# Exercise:
Repeat the data word for word. Do not include the pictures.

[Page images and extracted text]
....
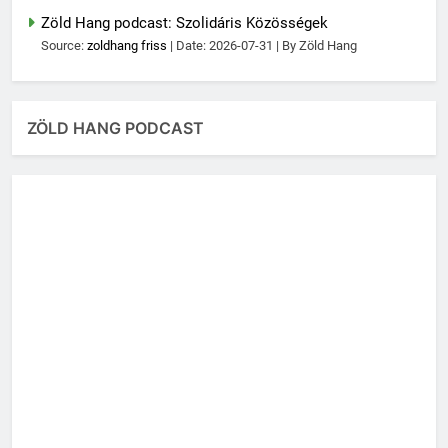
Zöld Hang podcast: Szolidáris Közösségek
Source:
zoldhang friss
Date: 2026-07-31
By Zöld Hang
ZÖLD HANG PODCAST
....
# Solution to the problem:
Zöld Hang podcast: Szolidáris Közösségek
Source:
zoldhang friss
Date: 2026-07-31
By Zöld Hang
ZÖLD HANG PODCAST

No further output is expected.